56th Auditor of Indiana
- In office January 2, 2014 – January 9, 2017
- Governor: Mike Pence
- Preceded by: Dwayne Sawyer
- Succeeded by: Tera Klutz

Member of the Indiana House of Representatives from the 78th district
- In office October 16, 2005 – January 1, 2014
- Preceded by: Vaneta Becker
- Succeeded by: Holli Sullivan

Personal details
- Born: February 27, 1952 (age 74) Evansville, Indiana, U.S.
- Party: Republican
- Spouse: Larry Downs
- Children: 1
- Education: Purdue University (BA)

= Suzanne Crouch =

American politician (born 1952)

Suzanne Crouch (born February 27, 1952) is an American politician who served as the 52nd lieutenant governor of Indiana, from 2017 to 2025. She previously served as the 56th state auditor of Indiana from 2014 to 2017. In 2024 she ran for governor of Indiana, losing the primary election to U.S. Senator Mike Braun.

A member of the Republican Party, Crouch served in the Indiana House of Representatives from 2005 to 2014. On December 15, 2013, Governor Mike Pence appointed her to serve as the 56th state auditor of Indiana.

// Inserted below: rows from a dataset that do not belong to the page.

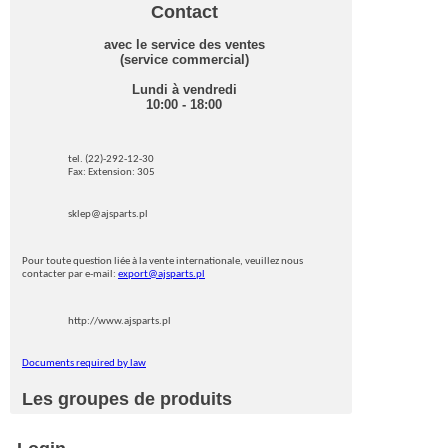
Contact
avec le service des ventes
(service commercial)
Lundi à vendredi
10:00 - 18:00
tel. (22)-292-12-30
Fax: Extension: 305
sklep@ajsparts.pl
Pour toute question liée à la vente internationale, veuillez nous
contacter par e-mail:
export@ajsparts.pl
http://www.ajsparts.pl
Documents required by law
Les groupes de produits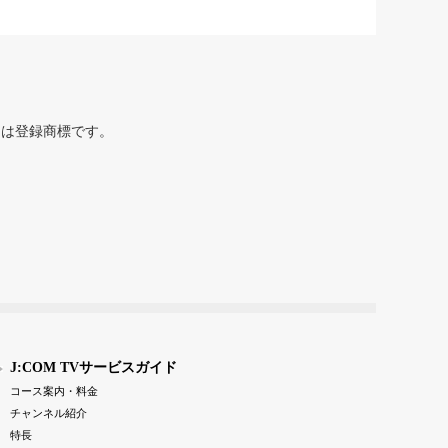
または登録商標です。
J:COM TVサービスガイド
コース案内・料金
チャンネル紹介
特長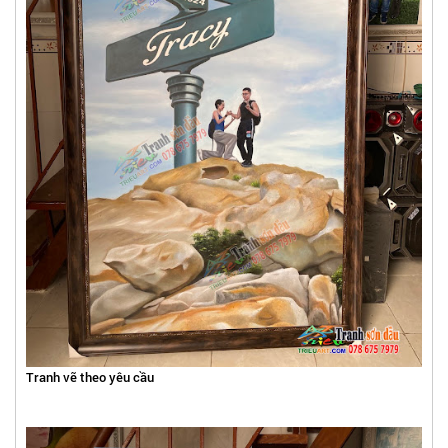
Tranh vẽ theo yêu cầu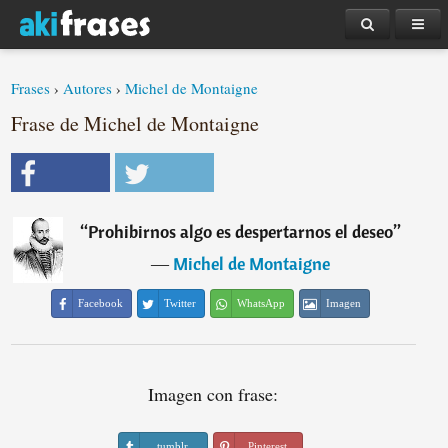
Frases
›
Autores
›
Michel de Montaigne
Frase de Michel de Montaigne
“
Prohibirnos algo es despertarnos el deseo
”
―
Michel de Montaigne
Facebook
Twitter
WhatsApp
Imagen
Imagen con frase:
tumblr
Pinterest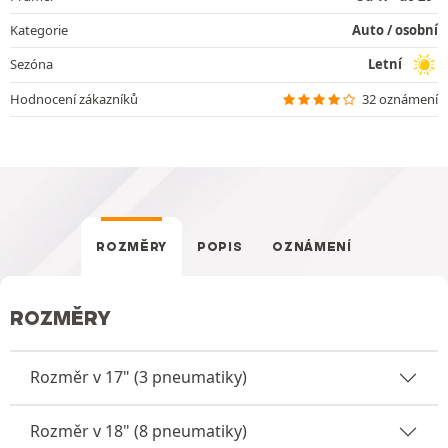
Kategorie
Auto / osobní
Sezóna
Letní
Hodnocení zákazníků
32 oznámení
ROZMĚRY
POPIS
OZNÁMENÍ
ROZMĚRY
Rozměr v 17" (3 pneumatiky)
Rozměr v 18" (8 pneumatiky)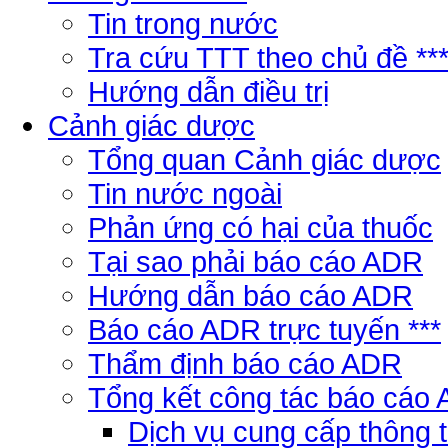
Tin trong nước
Tra cứu TTT theo chủ đề **
Hướng dẫn điều trị
Cảnh giác dược
Tổng quan Cảnh giác dược
Tin nước ngoài
Phản ứng có hại của thuốc
Tại sao phải báo cáo ADR
Hướng dẫn báo cáo ADR
Báo cáo ADR trực tuyến ***
Thẩm định báo cáo ADR
Tổng kết công tác báo cáo
Dịch vụ cung cấp thông 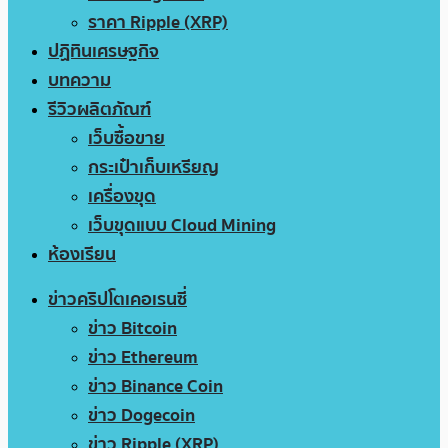
ราคา Ripple (XRP)
ปฏิทินเศรษฐกิจ
บทความ
รีวิวผลิตภัณฑ์
เว็บซื้อขาย
กระเป๋าเก็บเหรียญ
เครื่องขุด
เว็บขุดแบบ Cloud Mining
ห้องเรียน
ข่าวคริปโตเคอเรนซี่
ข่าว Bitcoin
ข่าว Ethereum
ข่าว Binance Coin
ข่าว Dogecoin
ข่าว Ripple (XRP)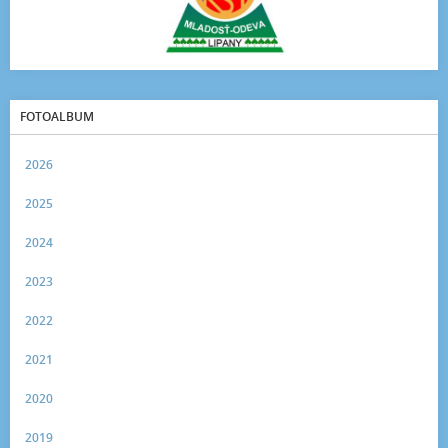
FOTOALBUM
2026
2025
2024
2023
2022
2021
2020
2019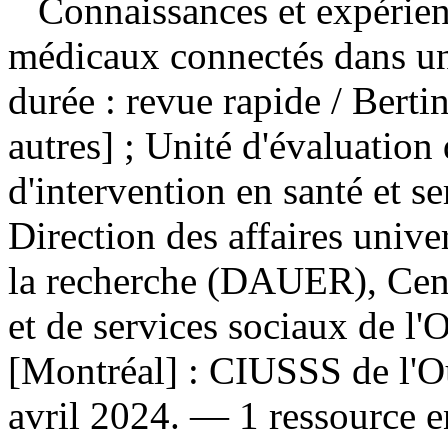
Connaissances et expérience
médicaux connectés dans un
durée : revue rapide
/ Berti
autres] ; Unité d'évaluation
d'intervention en santé et 
Direction des affaires unive
la recherche (DAUER), Centr
et de services sociaux de l'
[Montréal] : CIUSSS de l'Ou
avril 2024. — 1 ressource e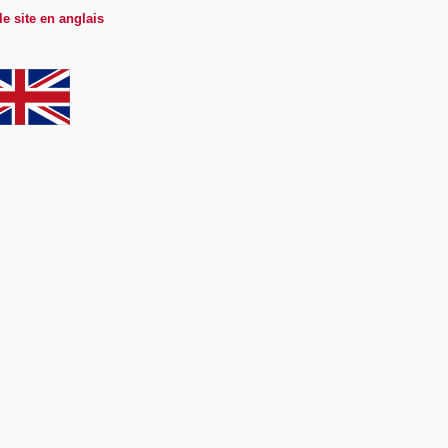
le site en anglais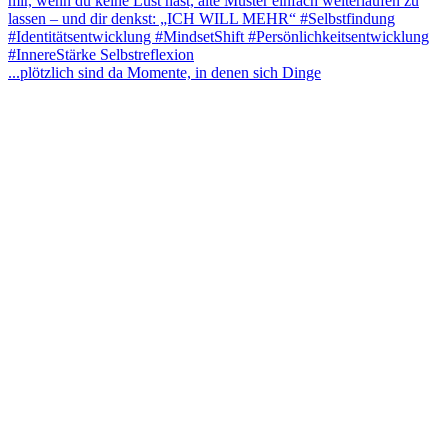
...plötzlich sind da Momente, in denen sich Dinge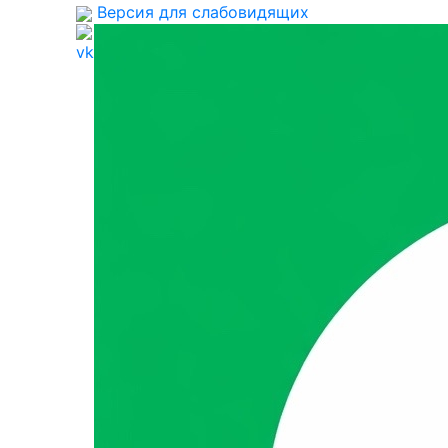
Версия для слабовидящих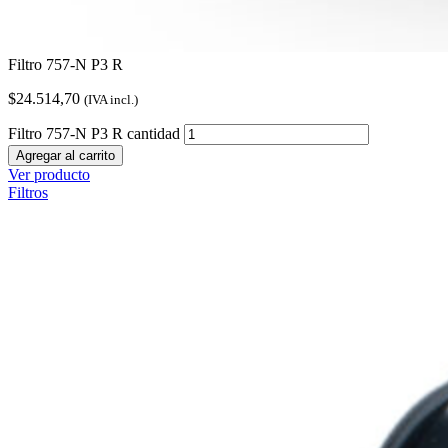
Filtro 757-N P3 R
$
24.514,70
(IVA incl.)
Filtro 757-N P3 R cantidad
Agregar al carrito
Ver producto
Filtros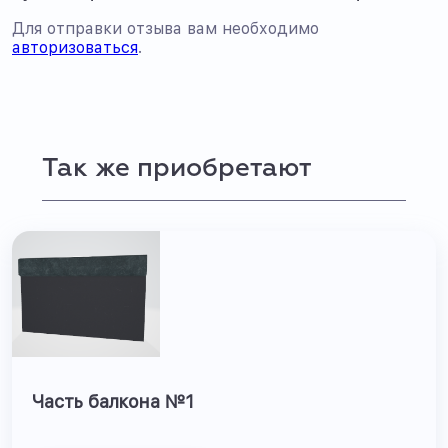
Для отправки отзыва вам необходимо
авторизоваться
.
Так же приобретают
Часть балкона №1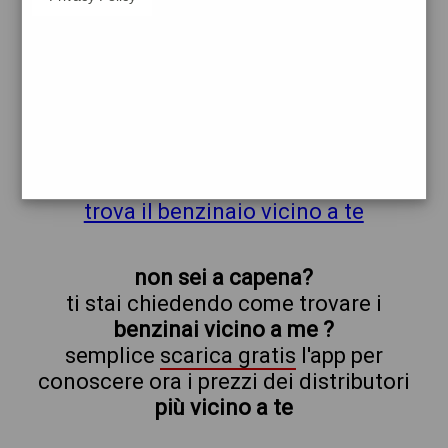
q8
capena
prezzi Toil
prezzi Benzina 1,969 - Benzina 1,969
Self - Gasolio 2,159 - Gasolio 2,159 Self -
GPL 0,749
trova il benzinaio vicino a te
non sei a capena?
ti stai chiedendo come trovare i
benzinai vicino a me ?
semplice
scarica gratis
l'app per
conoscere ora i prezzi dei distributori
più vicino a te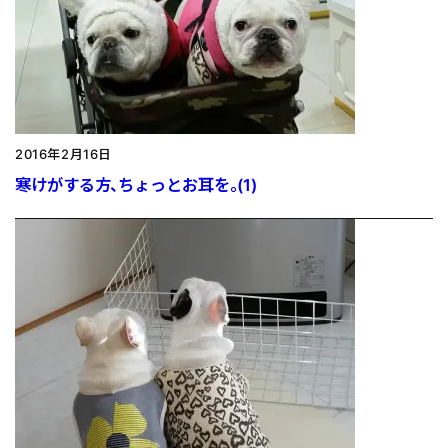
2016年2月16日
寒けがする方、ちょっとお耳を。(1)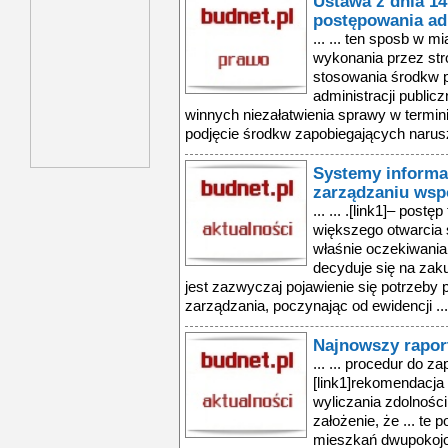
Ustawa z dnia 14
postępowania ad
... ... ten sposb w 
wykonania przez str
stosowania środkw p
administracji publicz
winnych niezałatwienia sprawy w termini
podjęcie środkw zapobiegających narusza
Systemy informa
zarządzaniu wsp
... ... .[link1]– post
większego otwarcia s
właśnie oczekiwania
decyduje się na za
jest zazwyczaj pojawienie się potrzeby
zarządzania, poczynając od ewidencji ...
Najnowszy rapor
... ... procedur do z
[link1]rekomendacja 
wyliczania zdolnośc
założenie, że ... te
mieszkań dwupokojow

Crouch was reelected to that position in 2014. She resigned as state auditor following her election as lieutenant governor of Indiana in 2016.

==Early life==
Crouch graduated from Mater Dei High School in Evansville and received her Bachelor of Science degree from Purdue University as a political science major.

== County government ==
===County Auditor===
Crouch was elected Vanderburgh County Auditor in 1994 and served two terms.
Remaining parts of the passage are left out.